2. La deuxième vague a atteint son maximum avec seulement 6% de taux positif le 26 octobre 2020. À titre de comparaison: le pic de la vague en mars 2020 s’est élevé à 20%.

3. La proportion de tests positifs doit nécessairement diminuer avec le temps, car la proportion de ceux qui n’ont jamais été testés diminue au fur et à mesure que les tests se poursuivent. Ainsi, une baisse du nombre de cas peut s’expliquer même sans mesures.
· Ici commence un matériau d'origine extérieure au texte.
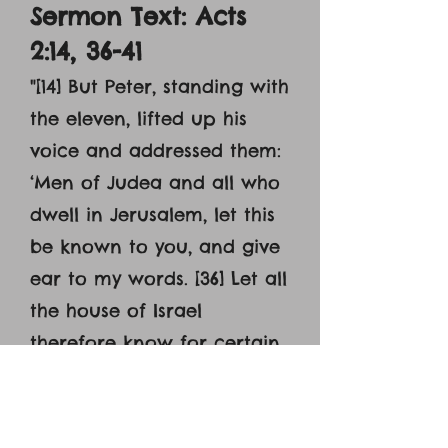
Sermon Text: Acts
2:14, 36-41
"
[14] But Peter, standing with
the eleven, lifted up his
voice and addressed them:
‘Men of Judea and all who
dwell in Jerusalem, let this
be known to you, and give
ear to my words. [36] Let all
the house of Israel
therefore know for certain
that God has made him
both Lord and Christ, this
Jesus whom you crucified.’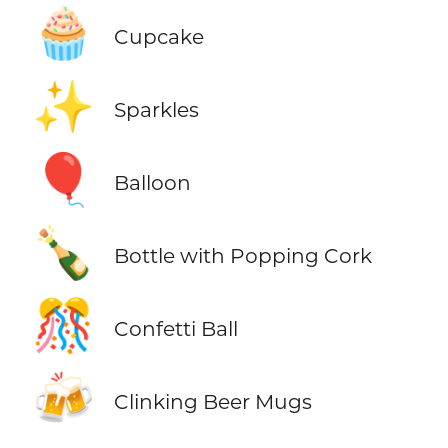
🧁
Cupcake
✨
Sparkles
🎈
Balloon
🍾
Bottle with Popping Cork
🎊
Confetti Ball
🍻
Clinking Beer Mugs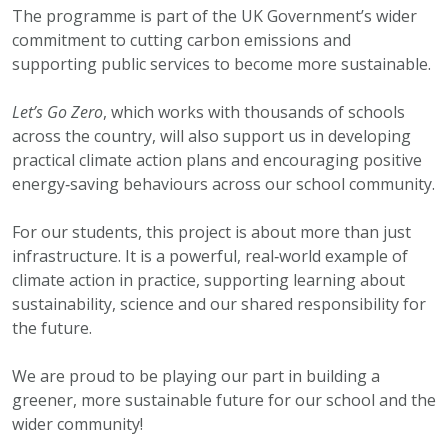
The programme is part of the UK Government’s wider
commitment to cutting carbon emissions and
supporting public services to become more sustainable.
Let’s Go Zero
, which works with thousands of schools
across the country, will also support us in developing
practical climate action plans and encouraging positive
energy‑saving behaviours across our school community.
For our students, this project is about more than just
infrastructure. It is a powerful, real‑world example of
climate action in practice, supporting learning about
sustainability, science and our shared responsibility for
the future.
We are proud to be playing our part in building a
greener, more sustainable future for our school and the
wider community!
Nous venons de présenter une approche qui pourrait expliquer au moins partiellement le déroulement de la deuxième vague.

Conclusion

Les méthodes utilisées par Research Luxembourg ne peuvent pas expliquer l’évolution de l’infection, et l’effet des mesures ne peut pas être prouvé de manière causale. En outre, les politiciens ne se considèrent pas obligés de répondre à ces questions. Les soupçons que la stratégie de lutte contre la Corona ne repose plus sur des critères scientifiques semblent de plus en plus se confirmer. Que les décisions seraient motivées « politiquement », quoi qu’il faille entendre par là.


Références:

[1] RTL (15.12.2020 ): Gesondheetsministesch seet, d’Mesuren hu gegraff https://www.rtl.lu/news/national/a/1630849.html

[2] Tageblatt (18.09.2020): Einschätzung aus der Covid-19-Taskforce: „Das werden spannende Tage und Wochen“ https://www.tageblatt.lu/?post_type=post&p=840118

[3] Research Luxembourg: Publications https://researchluxembourg.lu/publications/

[4] Offizielle Covid19-Webseite – Grafiken https://covid19.public.lu/fr/graph.html

[5] Expressis Verbis: Zahlen und Fakten https://www.expressis-verbis.lu/2020/11/03/statistices/

[6] Wikipedia: SIR-Model https://en.wikipedia.org/wiki/Compartmental_models_in_epidemiology#The_SIR_model [7] WHO Information Notice for IVD Users 2020/05 https://www.who.int/news/item/20-01-2021-who-information-notice-for-ivd-users-2020-05

[8] Research Luxembourg: Real time Rt estimation https://github.com/ResearchLuxembourg/covid-19_reproductionNumber/blob/master/src/estimation_R_eff.ipynb

[9] American Institute for Economic Research: Lockdowns Do Not Control the Coronavirus: The Evidence https://www.aier.org/article/lockdowns-do-not-control-the-coronavirus-the-evidence/

Cet article a été écrit en allemand, les versions française et anglaise sont des traductions.